> _Transcribed page contents_:
--
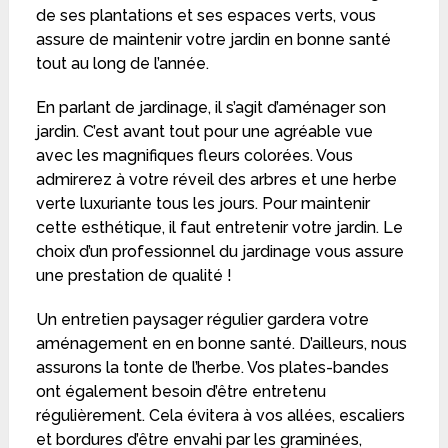
de ses plantations et ses espaces verts, vous
assure de maintenir votre jardin en bonne santé
tout au long de l’année.
En parlant de jardinage, il s’agit d’aménager son
jardin. C’est avant tout pour une agréable vue
avec les magnifiques fleurs colorées. Vous
admirerez à votre réveil des arbres et une herbe
verte luxuriante tous les jours. Pour maintenir
cette esthétique, il faut entretenir votre jardin. Le
choix d’un professionnel du jardinage vous assure
une prestation de qualité !
Un entretien paysager régulier gardera votre
aménagement en en bonne santé. D’ailleurs, nous
assurons la tonte de l’herbe. Vos plates-bandes
ont également besoin d’être entretenu
régulièrement. Cela évitera à vos allées, escaliers
et bordures d’être envahi par les graminées,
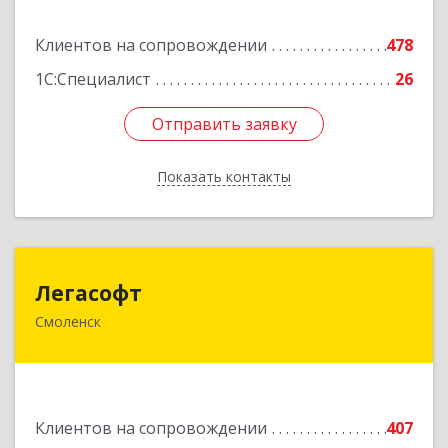
Подробнее
Клиентов на сопровождении
478
1С:Специалист
26
Отправить заявку
Отправить заявку
Показать контакты
Назад
Легасофт
Легасофт
Смоленск
214018, Смоленская обл, Смоленск г, Ново-
Рославльская ул, дом № 13
Подробнее
Клиентов на сопровождении
407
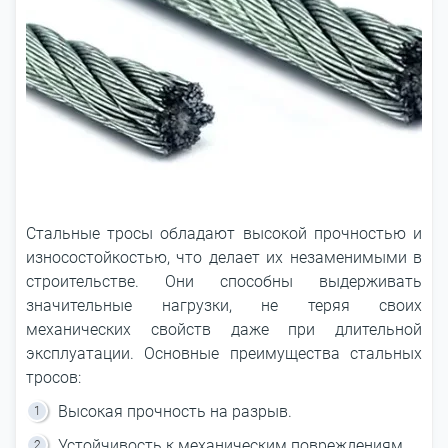
Стальные тросы обладают высокой прочностью и
износостойкостью, что делает их незаменимыми в
строительстве. Они способны выдерживать
значительные нагрузки, не теряя своих
механических свойств даже при длительной
эксплуатации. Основные преимущества стальных
тросов:
Высокая прочность на разрыв.
Устойчивость к механическим повреждениям.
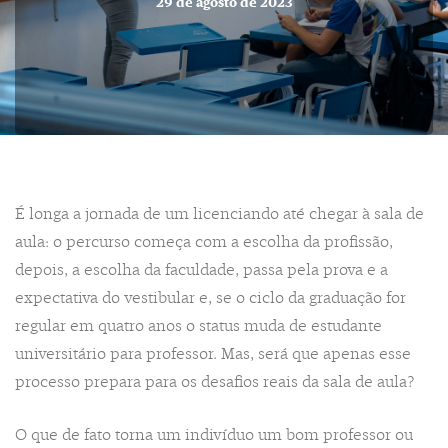
29 de agosto de 2023
É longa a jornada de um licenciando até chegar à sala de
aula: o percurso começa com a escolha da profissão,
depois, a escolha da faculdade, passa pela prova e a
expectativa do vestibular e, se o ciclo da graduação for
regular em quatro anos o status muda de estudante
universitário para professor. Mas, será que apenas esse
processo prepara para os desafios reais da sala de aula?
O que de fato torna um indivíduo um bom professor ou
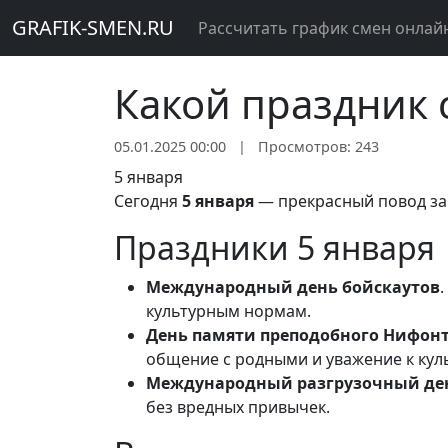
GRAFIK-SMEN.RU
Рассчитать график смен онлай
Какой праздник 
05.01.2025 00:00
|
Просмотров: 243
5 января
Сегодня
5 января
— прекрасный повод заг
Праздники 5 января
Международный день бойскаутов
культурным нормам.
День памяти преподобного Нифонт
общение с родными и уважение к ку
Международный разгрузочный де
без вредных привычек.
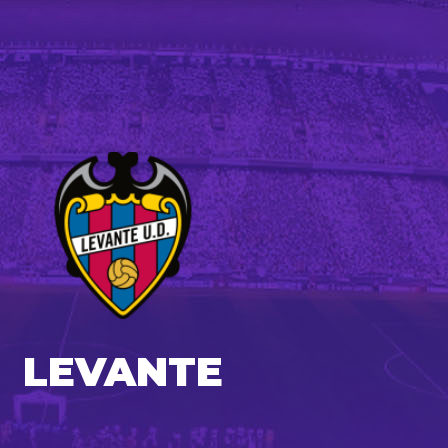
LEVANTE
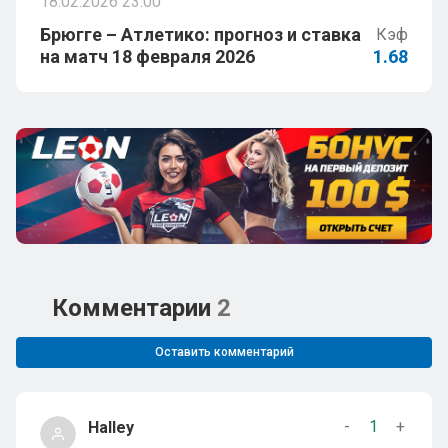
18.02.2026 23:00
Брюгге – Атлетико: прогноз и ставка
Кэф
на матч 18 февраля 2026
1.68
Комментарии
2
Оставить комментарий
-
1
+
Halley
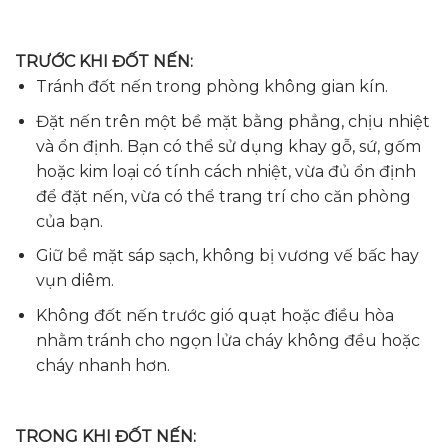
TRƯỚC KHI ĐỐT NẾN:
Tránh đốt nến trong phòng không gian kín.
Đặt nến trên một bề mặt bằng phẳng, chịu nhiệt
và ổn định. Bạn có thể sử dụng khay gỗ, sứ, gốm
hoặc kim loại có tính cách nhiệt, vừa đủ ổn định
để đặt nến, vừa có thể trang trí cho căn phòng
của bạn.
Giữ bề mặt sáp sạch, không bị vương vế bấc hay
vụn diêm.
Không đốt nến trước gió quạt hoặc điều hòa
nhằm tránh cho ngọn lửa cháy không đều hoặc
cháy nhanh hơn.
TRONG KHI ĐỐT NẾN:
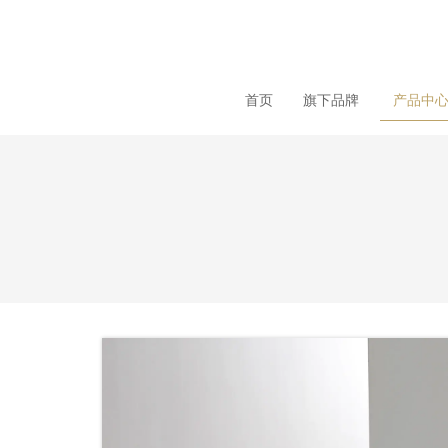
loading
首页
旗下品牌
产品中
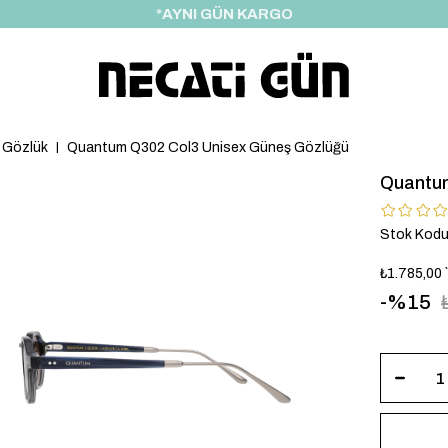
*HEDİYE PAKETİ & NOTU
 Gözlük
Quantum Q302 Col3 Unisex Güneş Gözlüğü
Quantum
Stok Kod
₺1.785,00
15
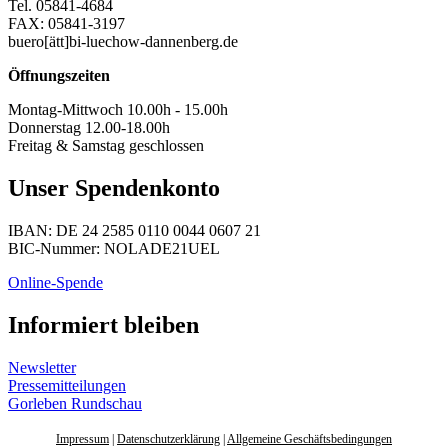
Tel. 05841-4684
FAX: 05841-3197
buero[ätt]bi-luechow-dannenberg.de
Öffnungszeiten
Montag-Mittwoch 10.00h - 15.00h
Donnerstag 12.00-18.00h
Freitag & Samstag geschlossen
Unser Spendenkonto
IBAN: DE 24 2585 0110 0044 0607 21
BIC-Nummer: NOLADE21UEL
Online-Spende
Informiert bleiben
Newsletter
Pressemitteilungen
Gorleben Rundschau
Impressum
|
Datenschutzerklärung
|
Allgemeine Geschäftsbedingungen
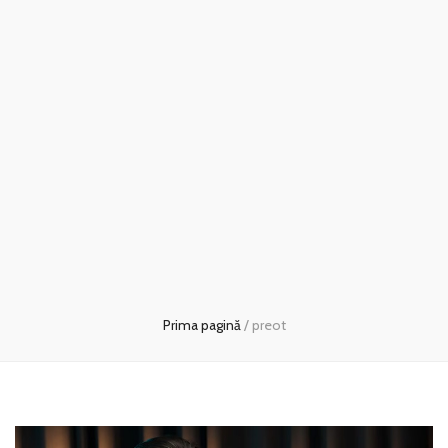
Prima pagină
/
preot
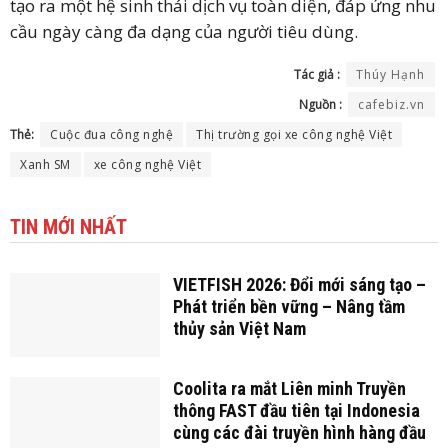
tạo ra một hệ sinh thái dịch vụ toàn diện, đáp ứng nhu
cầu ngày càng đa dạng của người tiêu dùng.
Tác giả :
Thúy Hạnh
Nguồn :
cafebiz.vn
Thẻ:
Cuộc đua công nghệ
Thị trường gọi xe công nghệ Việt
Xanh SM
xe công nghệ Việt
TIN MỚI NHẤT
VIETFISH 2026: Đổi mới sáng tạo –
Phát triển bền vững – Nâng tầm
thủy sản Việt Nam
Coolita ra mắt Liên minh Truyền
thông FAST đầu tiên tại Indonesia
cùng các đài truyền hình hàng đầu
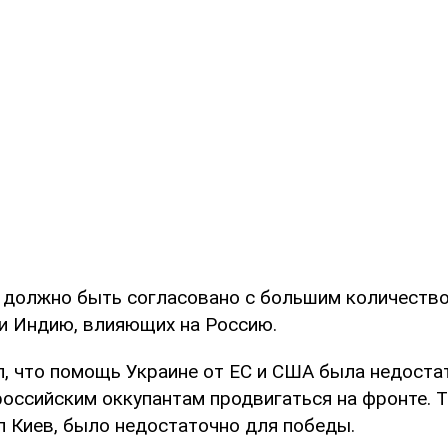
о должно быть согласовано с большим количество
 и Индию, влияющих на Россию.
л, что помощь Украине от ЕС и США была недоста
российским оккупантам продвигаться на фронте. Т
л Киев, было недостаточно для победы.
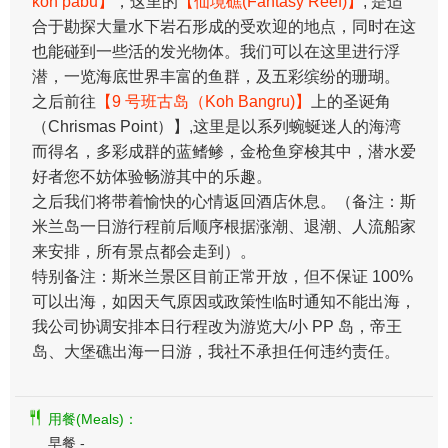
koh pabu】
，这里的
【仙境礁(Fantasy Reef)】
, 是适
合于勘探大量水下岩石形成的受欢迎的地点，同时在这
也能碰到一些活的发光物体。我们可以在这里进行浮
潜，一览海底世界丰富的鱼群，及五彩缤纷的珊瑚。
之后前往
【9 号班古岛（Koh Bangru)】
上的圣诞角
（Chrismas Point）】,这里是以系列蜿蜒迷人的海湾
而得名，多彩成群的蓝鳍鲹，金枪鱼穿梭其中，潜水爱
好者您不妨体验畅游其中的乐趣。
​之后我们将带着愉快的心情返回酒店休息。（备注：斯
米兰岛一日游行程前后顺序根据涨潮、退潮、人流船家
来安排，所有景点都会走到）。
特别备注：斯米兰景区目前正常开放，但不保证 100%
可以出海，如因天气原因或政策性临时通知不能出海，
我公司协调安排本日行程改为游览大/小 PP 岛，帝王
岛、大堡礁出海一日游，我社不承担任何违约责任。
用餐(Meals)：
早餐 -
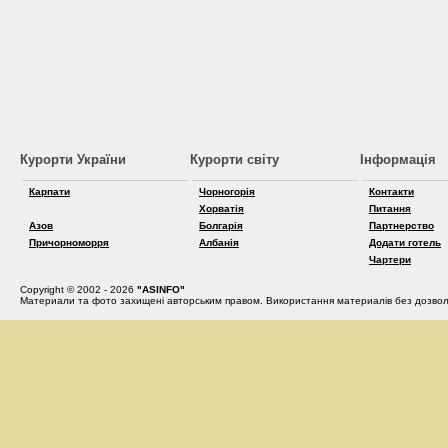
Курорти України
Курорти світу
Інформація
Карпати
Чорногорія
Контакти
Хорватія
Питання
Азов
Болгарія
Партнерство
Причорноморря
Албанія
Додати готель
Чартери
Copyright © 2002 - 2026
"ASINFO"
Материали та фото захищені авторським правом. Використання материалів без дозвол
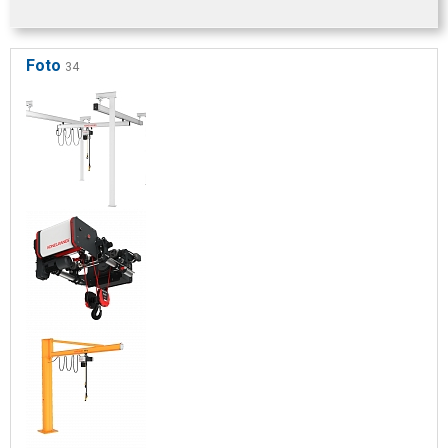
Foto
34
--
> _Try it_:
Which lines hold the string "santé"? Copy all of them from the data above.

> _Task response_:
assure de maintenir votre jardin en bonne santé
aménagement en en bonne santé. D’ailleurs, nous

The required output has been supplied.